NCAA Brings in Outside Help (Endgame)
Here is the thing. I am not as smart as some of the folks trying to fix this. Heck, I will even acknowledge that I am nowhere near as smart as any of people I call dumb at the NCAA. Here is the thing, though, the NCAA has had decades to “look into things” and to “try to make things better” and nothing has worked. Not just with the paying players deal, but as far as sanctioning college sports. Now that they would be a business and not a non-profit, however, they can bring in some big-time talent to help fix the issues at hand. I mean, run it like the business it is.

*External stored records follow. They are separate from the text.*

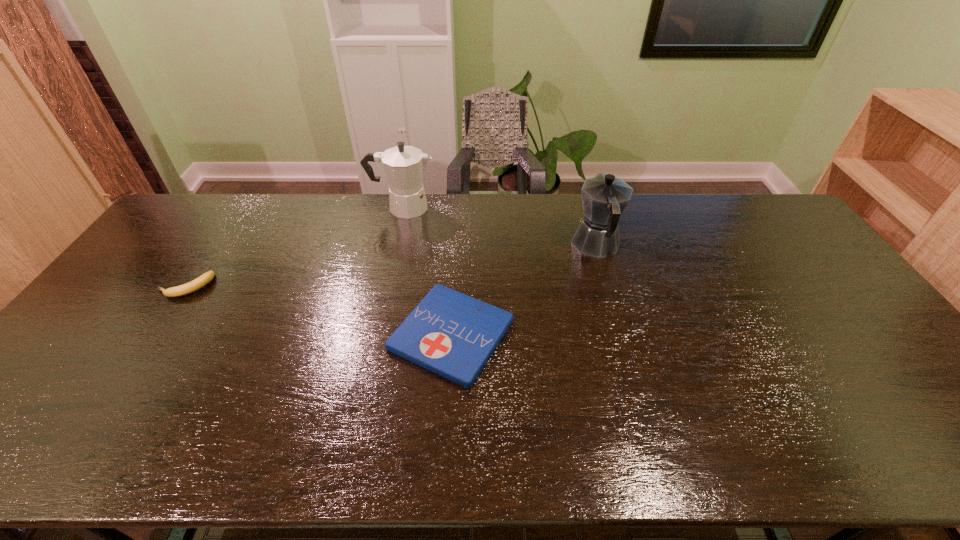 The height and width of the screenshot is (540, 960). In order to click on free space located 0.050m on the back of the leftmost object in this screenshot , I will do pos(202,262).

Where is `free location located on the back of the shortest object`? This screenshot has width=960, height=540. free location located on the back of the shortest object is located at coordinates (458, 224).

I want to click on object located in the left edge section of the desktop, so click(206, 278).

Locate an element on the screen. This screenshot has width=960, height=540. vacant space at the far edge of the desktop is located at coordinates (233, 223).

I want to click on vacant space at the near edge, so click(377, 464).

At what (x,y) coordinates should I click in order to perform the action: click on vacant space at the left edge of the desktop. Please return your answer as a coordinate pair (x, y). Looking at the image, I should click on (182, 245).

Locate an element on the screen. The height and width of the screenshot is (540, 960). free space between the leftmost object and the left coffeepot is located at coordinates (295, 247).

Where is `vacant space that is in between the shortest object and the banana`? The width and height of the screenshot is (960, 540). vacant space that is in between the shortest object and the banana is located at coordinates (319, 310).

Identify the location of free spot between the banana and the shortest object. (319, 310).

Locate an element on the screen. The height and width of the screenshot is (540, 960). vacant area between the banana and the nearer coffeepot is located at coordinates (391, 266). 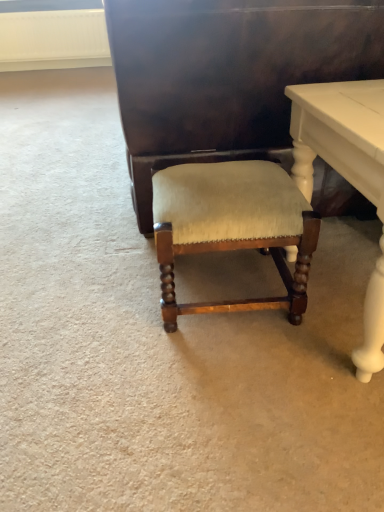 Find the location of a particular element. The image size is (384, 512). vacant space in suede-like beige cushion at center (from a real-world perspective) is located at coordinates (219, 282). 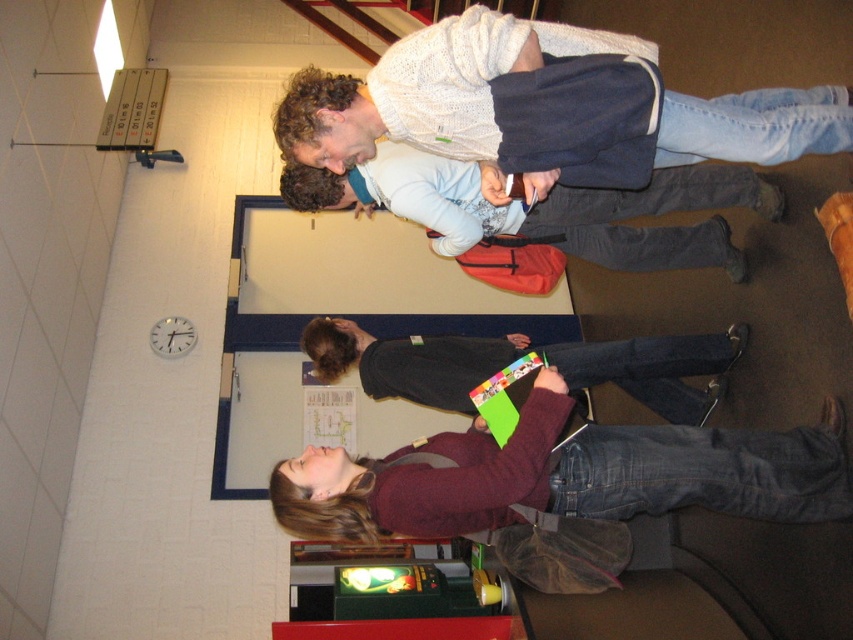 Does maroon fabric shirt at lower center have a greater height compared to knitted white sweater at upper center?

Yes.

Where is `maroon fabric shirt at lower center`? maroon fabric shirt at lower center is located at coordinates (561, 484).

Image resolution: width=853 pixels, height=640 pixels. Identify the location of maroon fabric shirt at lower center. (561, 484).

Is maroon fabric shirt at lower center positioned behind matte blue backpack at center?

No, it is not.

Can you confirm if maroon fabric shirt at lower center is shorter than matte blue backpack at center?

No.

Where is `maroon fabric shirt at lower center`? The width and height of the screenshot is (853, 640). maroon fabric shirt at lower center is located at coordinates (561, 484).

You are a GUI agent. You are given a task and a screenshot of the screen. Output one action in this format:
    pyautogui.click(x=<x>, y=<y>)
    Task: Click on the maroon fabric shirt at lower center
    The height and width of the screenshot is (640, 853).
    Given the screenshot: What is the action you would take?
    pyautogui.click(x=561, y=484)

Is maroon fabric shirt at lower center taller than dark gray sweater at center?

Correct, maroon fabric shirt at lower center is much taller as dark gray sweater at center.

Which is more to the left, maroon fabric shirt at lower center or dark gray sweater at center?

Positioned to the left is dark gray sweater at center.

Who is more forward, (335, 502) or (451, 400)?

Positioned in front is point (335, 502).

The image size is (853, 640). Identify the location of maroon fabric shirt at lower center. (561, 484). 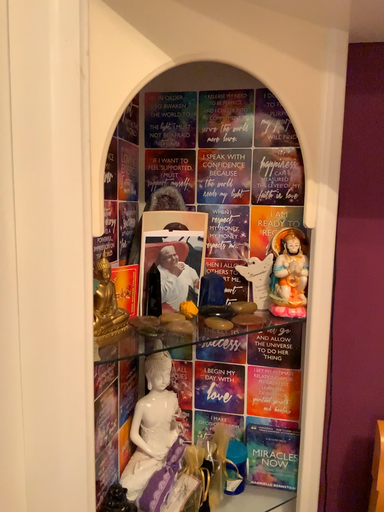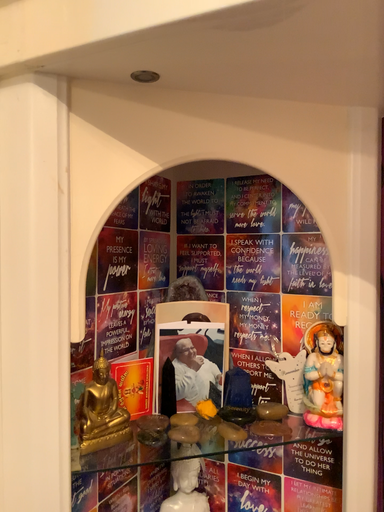 Question: How did the camera likely rotate when shooting the video?

Choices:
 (A) rotated left
 (B) rotated right

Answer: (A) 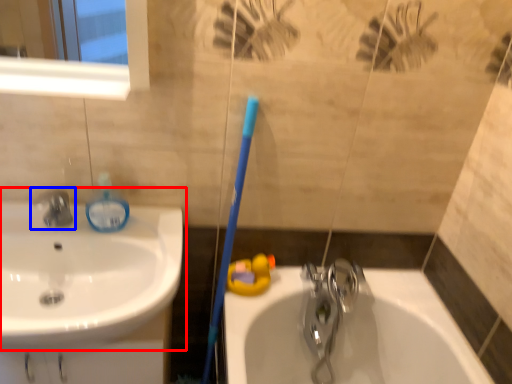 Question: Which object appears closest to the camera in this image, sink (highlighted by a red box) or tap (highlighted by a blue box)?

Choices:
 (A) sink
 (B) tap

Answer: (A) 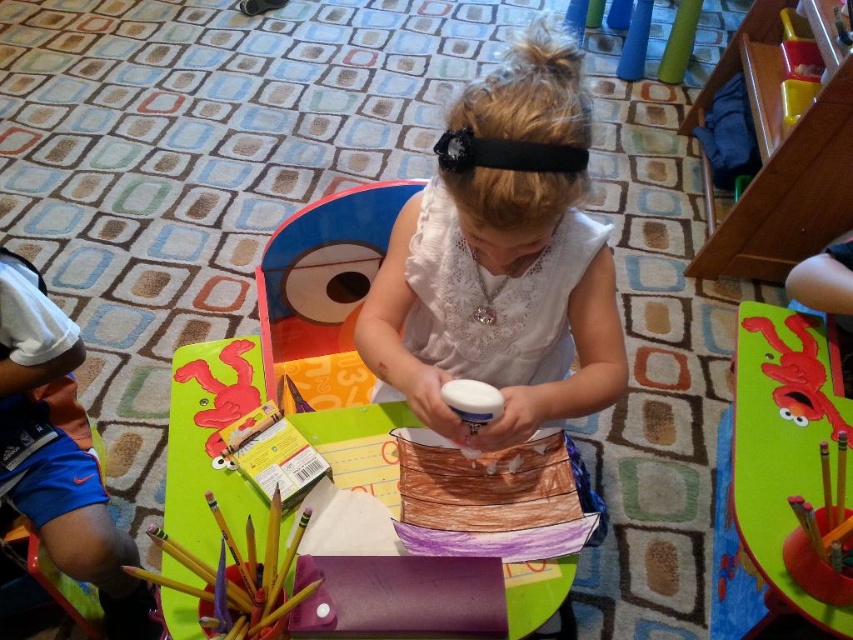 You are a teacher observing a student working on an art project. The student has a green matte board at center and a chocolate cake at center on the table. Which object is taller?

The green matte board at center is taller than the chocolate cake at center.

You are a teacher observing a child working on a craft project. The child has a green matte board at center and a chocolate cake at center on the table. Which object is wider?

The green matte board at center is wider than the chocolate cake at center. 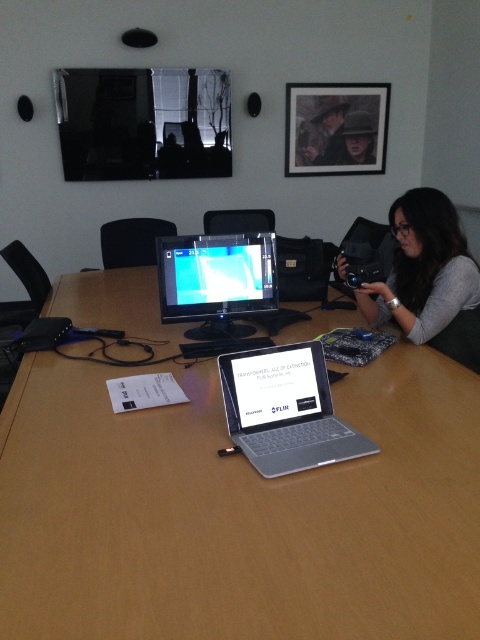 Question: Among these objects, which one is farthest from the camera?

Choices:
 (A) matte black hat at upper center
 (B) leather jacket at upper center
 (C) wooden table at center

Answer: (A)

Question: Which object appears closest to the camera in this image?

Choices:
 (A) matte black hat at upper center
 (B) leather jacket at upper center
 (C) silver metallic laptop at center
 (D) matte black camera at right

Answer: (C)

Question: Does silver metallic laptop at center appear on the left side of matte black hat at upper center?

Choices:
 (A) no
 (B) yes

Answer: (B)

Question: Estimate the real-world distances between objects in this image. Which object is closer to the leather jacket at upper center?

Choices:
 (A) matte black monitor at center
 (B) silver metallic laptop at center

Answer: (A)

Question: Does silver metallic laptop at center come in front of leather jacket at upper center?

Choices:
 (A) no
 (B) yes

Answer: (B)

Question: Is wooden table at center to the left of matte black camera at right from the viewer's perspective?

Choices:
 (A) no
 (B) yes

Answer: (B) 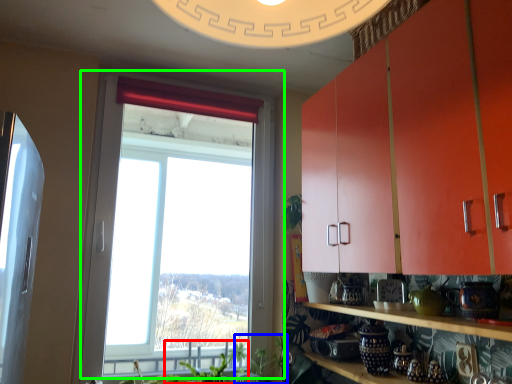 Question: Which object is positioned closest to plant (highlighted by a red box)? Select from plant (highlighted by a blue box) and window (highlighted by a green box).

Choices:
 (A) plant
 (B) window

Answer: (A) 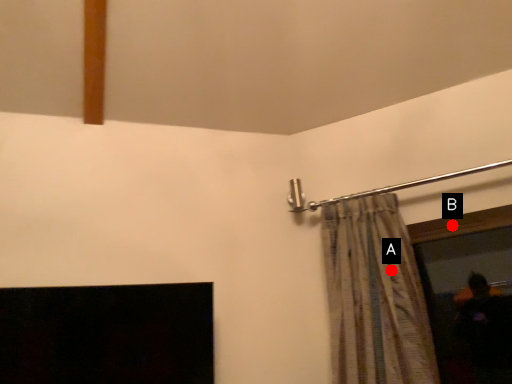 Question: Two points are circled on the image, labeled by A and B beside each circle. Which point is further to the camera?

Choices:
 (A) A is further
 (B) B is further

Answer: (B) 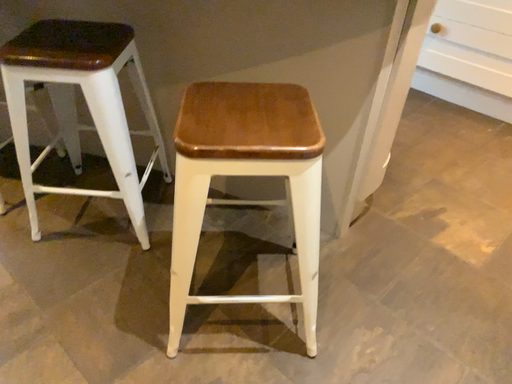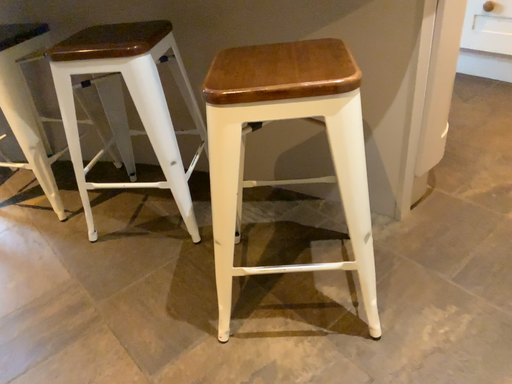 Question: Which way did the camera rotate in the video?

Choices:
 (A) rotated left
 (B) rotated right

Answer: (A) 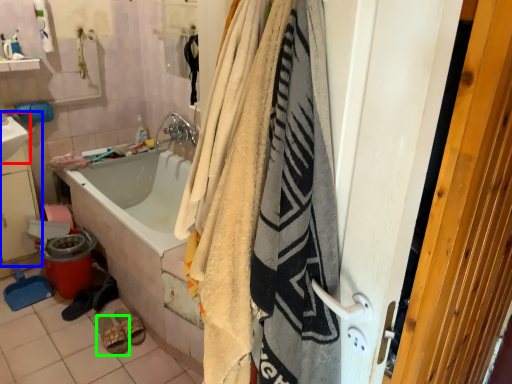 Question: Which object is positioned closest to sink (highlighted by a red box)? Select from sink (highlighted by a blue box) and footwear (highlighted by a green box).

Choices:
 (A) sink
 (B) footwear

Answer: (A) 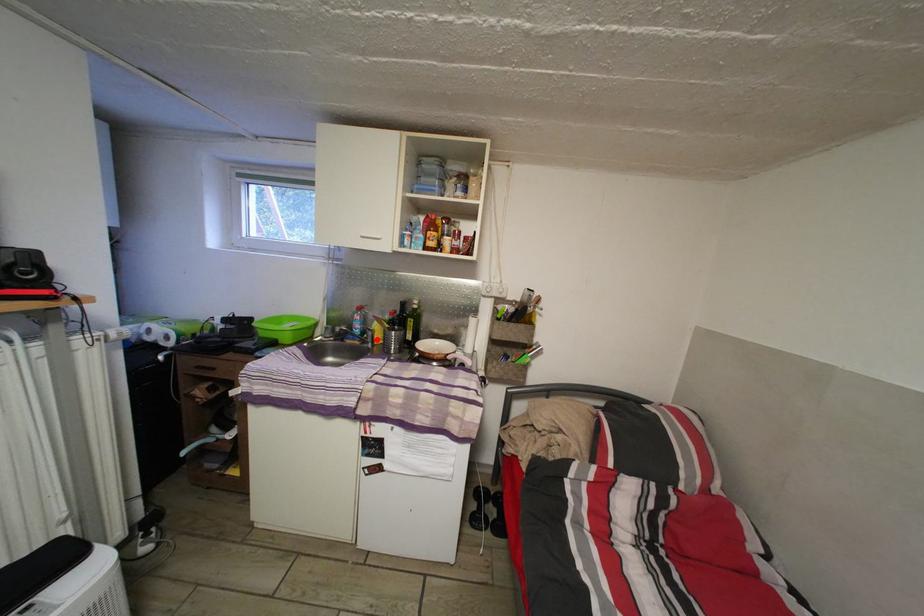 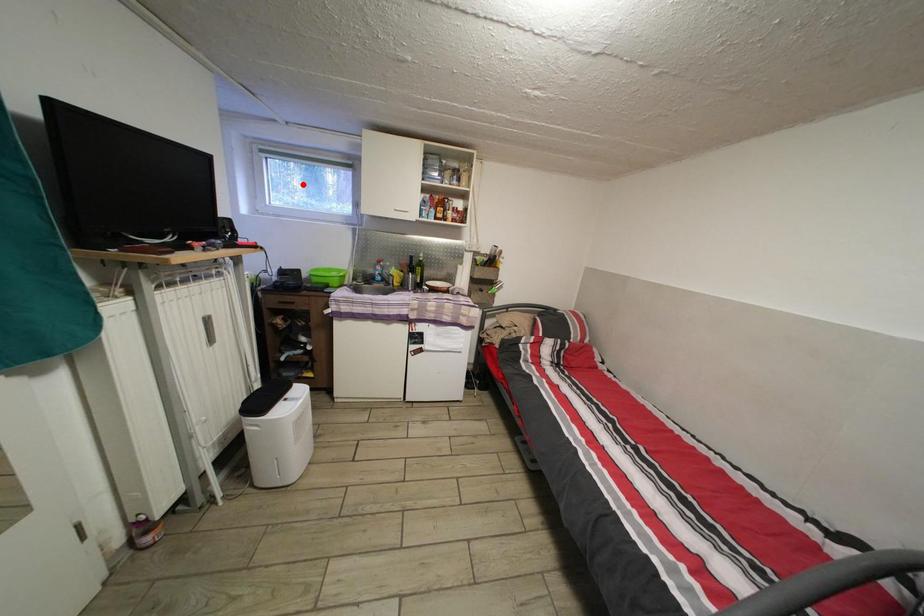 I am providing you with two images of the same scene from different viewpoints. A red point is marked on the first image and another point is marked on the second image. Do the highlighted points in image1 and image2 indicate the same real-world spot?

No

Get some of the same guys who rip the NCAA to shreds on a daily basis and employee them. Put some in a think-tank, others in managerial roles and even some on some form of rules committee. Review every rule currently in the books, throw some out, add some new, and avoid looking like a dope while investigating a university in the future.
Would this Actually Work?
Of course not, man. I am a low-level blogger. Math is hard.